The nature of ownership - FT.com

Summary:
FSA's new short selling regulation raises questions about the nature of ownership of firms. Is it okay for investors to lend stocks to short-sellers? When shares are no longer an asset to be bought, held or sold, but also a handy device for high-speed financial engineering, it becomes harder for managers to focus on the job in hand. Business may have changed for good. More and more like Chelsea football team, assembly of talent, rarely stays together for long. Nature of ownership changing. Today very fragmented and confusing. How should managers respond?

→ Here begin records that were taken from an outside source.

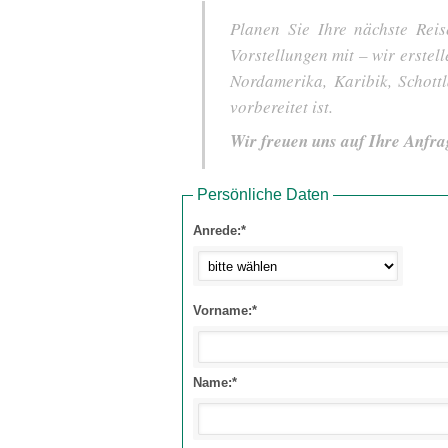
Planen Sie Ihre nächste Reis
Vorstellungen mit – wir erstel
Nordamerika, Karibik, Schot
vorbereitet ist.
Wir freuen uns auf Ihre Anfra
Persönliche Daten
Anrede:*
Vorname:*
Name:*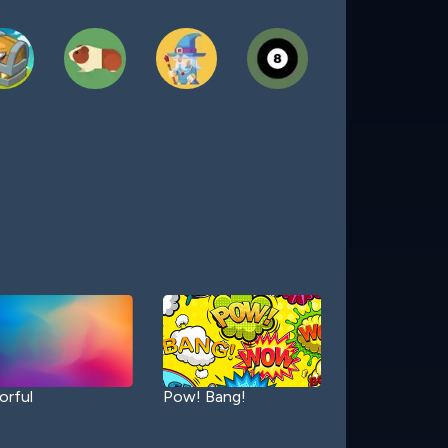
orful
Pow! Bang!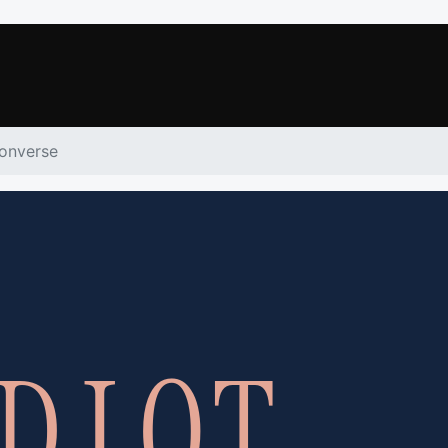
onverse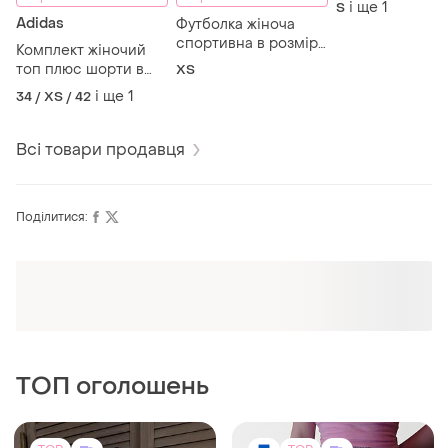
і ще
1
S
розмірі 42-46 (
Adidas
Футболка жіноча
спортивна в розмірі
Комплект жіночий
s від adidas
топ плюс шорти в
ХS
розмірі 44-46 від
і ще
1
34 / XS / 42
adidas
Всі товари продавця
Поділитися:
Оформлюйте підписку SMART
Отримайте замовлення з безкоштовною
доставкою
ТОП оголошень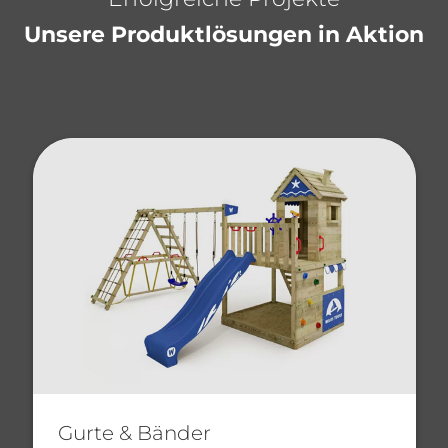
Unsere Produktlösungen in Aktion
Gurte & Bänder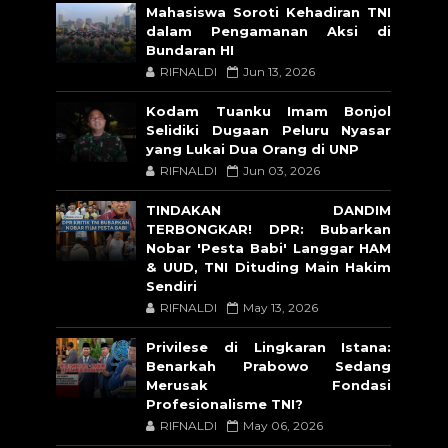
Mahasiswa Soroti Kehadiran TNI
dalam Pengamanan Aksi di
Bundaran HI
RIFNALDI
Jun 13, 2026
Kodam Tuanku Imam Bonjol
Selidiki Dugaan Peluru Nyasar
yang Lukai Dua Orang di UNP
RIFNALDI
Jun 03, 2026
TINDAKAN DANDIM
TERBONGKAR! DPR: Bubarkan
Nobar 'Pesta Babi' Langgar HAM
& UUD, TNI Dituding Main Hakim
Sendiri
RIFNALDI
May 13, 2026
Privilese di Lingkaran Istana:
Benarkah Prabowo Sedang
Merusak Fondasi
Profesionalisme TNI?
RIFNALDI
May 06, 2026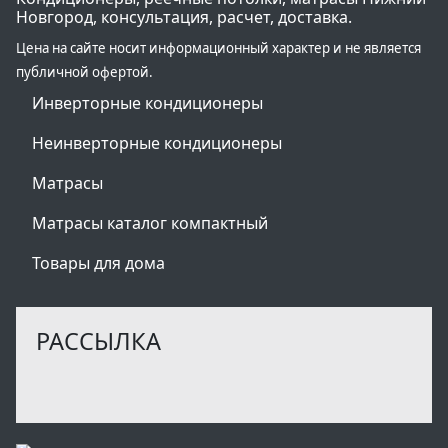
Новгород, консультация, расчет, доставка.
Цена на сайте носит информационный характер и не является
публичной офертой.
Инверторные кондиционеры
Неинверторные кондиционеры
Матрасы
Матрасы каталог компактный
Товары для дома
РАССЫЛКА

McKinsey advised companies to concentrate on what it called "intrinsic" shareholders, leaving traders and "mechanical" owners to the investor relations department. (Published: 24/06/08)

Notes:

  • new FSA regulation
    • from now on any investor holding short positions in more than 0.25 per cent of stock in a company conducting a rights issue would have to own up to it
      • "no more lurking in the shadows, unloading shares in a cash-strapped business that you planned to buy back soon at a much lower price"
    • hedge fund outcry
  • FSA reforms have brought bigger questions into focus:
    • Why are institutional investors so relaxed about lending stock to the hedge funds to allow this shorting to take place?
      • It may be profitable, but is it proper - especially if you have any regard for that company's management and your relationship with them?
      • What sort of ownership do shareholders now provide, and how should managers respond?
  • owners of any asset can pass on all or any of their rights to someone else ("the rights of transmissibility")
    • i.e. stock lending is not illegal, nor wrong in any strict moral sense
  • but: when managers get the message that their companies' shares are not merely an asset to be bought, held or sold, but also a handy device for high-speed financial engineering, it becomes harder to focus on the job in hand.
    • Building and improving a business takes time. You cannot be judged hour by hour on your performance.
  • Richard Sennett (LSE):
    • "we need to update our classic view of the way markets, companies and their employees interact."
    • "It's not capital versus labour any more, it's the operation of the firm versus the investment in the firm."
  • is familiar phenomenon in the world of start-ups and IPOs
    • company founders have a business idea, get it up and running, bring in new sources of capital and then, quite frequently, leave
    • but then employees no longer feel answerable to the people in the office and managers lose a sense of control.
    • Richard Sennet:
      • "this kind of evolutionary process, writ large, is what we see in public companies today. How can managers get back to being in control of the companies they manage?"
  • may be futile question, based on a nostalgic view of what companies should be
    • business may have changed for good
    • companies are now barely even semi-permanent organisations, with their own ethos and identity
    • "we are all financial engineers now"
    • Anthony Hilton:
      • "Tomorrow's company will be like the Chelsea or Arsenal football teams - an assembly of talent which comes together but rarely stays together for long. Managing businesses like that, and indeed choosing those in which you should invest, will require a range of skills which we have as yet barely begun to appreciate."
  • Mark Goyder, director of Tomorrow's Company, a think-tank
    • points out that the roots of the word "company" are Latin - con panis - the people you break bread with
    • analysing the changing nature of ownership
    • argues that today there are perhaps as many as seven different types of owners that businesses may have to reckon with, all of them laying claim to assets in different ways
    • fragmented and confusing world
  • How should managers respond?
    • McKinsey advised companies to concentrate on what it called "intrinsic" shareholders
      • leaving traders and "mechanical" owners to the investor relations department
      • i.e., do not waste management time on people who do not really understand you and will never make the effort to get to know you properly.